CD Paris does not accept automatic Carry-Over of objections to auxiliary requests (UPC_CFI_461/2025)
UPC Case Law | 30.06.2026
Court docket: Central Division Paris, Decision of 22.04.2026
UPC_CFI_461/2025 [EP 1 516 720]
Parties: Huntsman v. BASF SE
Contributor: Anja Gräfin Stenbock-Fermor
Headnote
1. The interest in legal protection must be examined ex officio.
2. A lawsuit for the nullification of a patent is not necessarily inadmissible in the event of the patent expiring due to the lapse of time. This is especially true if, after the expiration of the protection period of a patent, claims for patent infringement are asserted for the period during which the patent was still in force.
3. The court is not bound by the objective task stated in the patent, but can determine it itself based on the description and the drawings as a whole in the context of the general technical teachings of the patent.
4. When examining the auxiliary requests, the court is bound by the arguments presented by the plaintiff regarding their patentability and considers only those. The reasons mentioned in the main request concerning the granted version are therefore only taken into account in the examination of the auxiliary requests if the plaintiff refers to them.
Relevance of the decision
In CD Paris - UPC CFI 461/2025 - Huntsman v. BASF (CD Paris - 461-2025 - 22.04.2026 anonymized version.pdf) the UPC Paris Local Division dealt with a nullity action against EP 1 516 720 concerning a composite element with a polyurethane adhesion promoter.
The patent had already expired when the action was filed, but the Court nevertheless found the action admissible ex officio as a legitimate interest remained due to possible damages claims for the period when the patent was in force and because the patentees had already used the patent in a Belgian evidence-preservation proceeding.
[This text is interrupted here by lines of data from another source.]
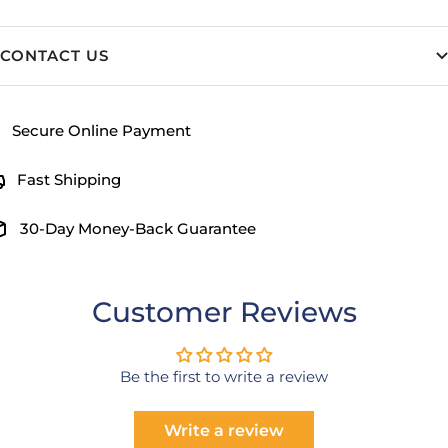
CONTACT US
Secure Online Payment
Fast Shipping
30-Day Money-Back Guarantee
Customer Reviews
Be the first to write a review
Write a review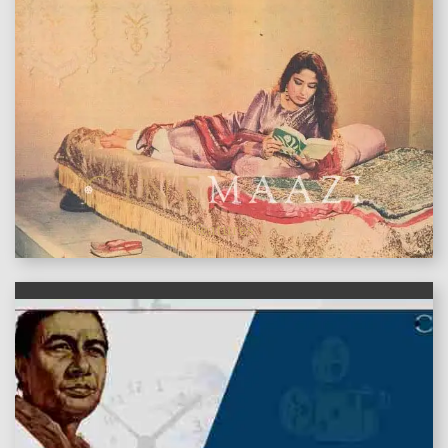
features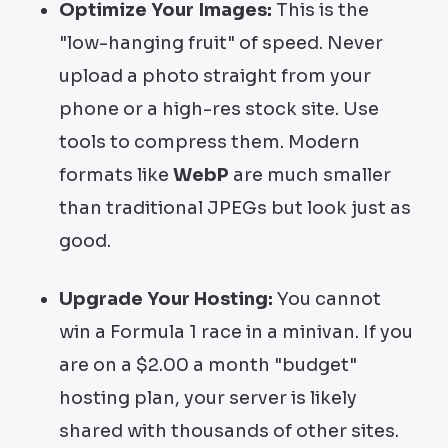
Optimize Your Images:
This is the
"low-hanging fruit" of speed. Never
upload a photo straight from your
phone or a high-res stock site. Use
tools to compress them. Modern
formats like
WebP
are much smaller
than traditional JPEGs but look just as
good.
Upgrade Your Hosting:
You cannot
win a Formula 1 race in a minivan. If you
are on a $2.00 a month "budget"
hosting plan, your server is likely
shared with thousands of other sites.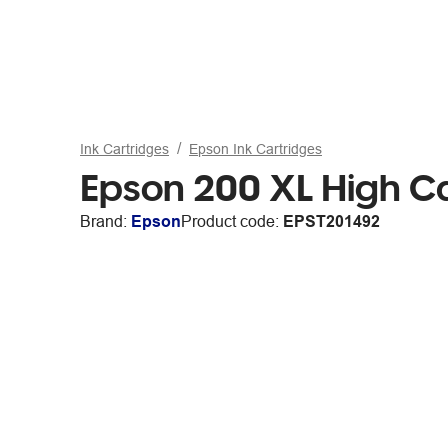
Ink Cartridges
Epson Ink Cartridges
Epson 200 XL High Ca
Brand:
Epson
Product code:
EPST201492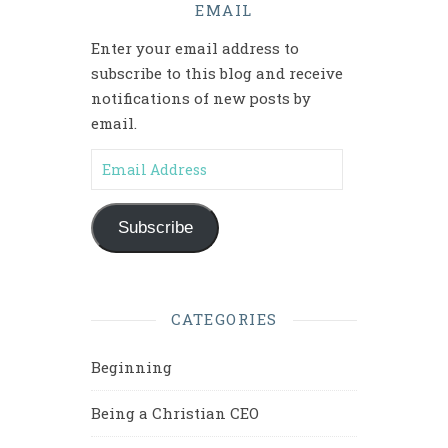
EMAIL
Enter your email address to
subscribe to this blog and receive
notifications of new posts by
email.
Email Address
Subscribe
CATEGORIES
Beginning
Being a Christian CEO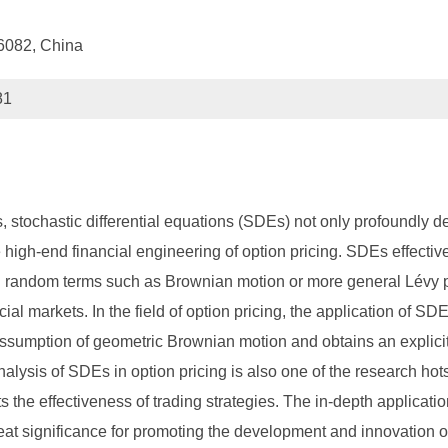
16082, China
81
s, stochastic differential equations (SDEs) not only profoundly de
e high-end financial engineering of option pricing. SDEs effectiv
ing random terms such as Brownian motion or more general Lévy 
l markets. In the field of option pricing, the application of SDE
assumption of geometric Brownian motion and obtains an explicit
nalysis of SDEs in option pricing is also one of the research hotspo
cts the effectiveness of trading strategies. The in-depth applicati
reat significance for promoting the development and innovation o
This aspect is broadly consistent with EPO practice and with German civil procedure, where admissibility issues may be examined by the court on its own motion and where expired patents can still matter because validity disputes may affect past infringement and damages disputes.
One of the more controversial aspects of the UPC CoA decision in Meril Italy srl v. Edwards Lifesciences Corp on inventive step is the meaning of the “objective problem”. This case casts some light on this issue, as the Court framed inventive step by identifying the objective problem itself from the patent as a whole by comparing the claim as a whole in the context of the description and the drawings while taking into account the inventive concept underlying the invention (the technical teaching), which must be based on the technical effect(s) which the person skilled in the art, on the basis of the application, understands to be achieved by the claimed invention, rather than being bound by the problem stated in the patent.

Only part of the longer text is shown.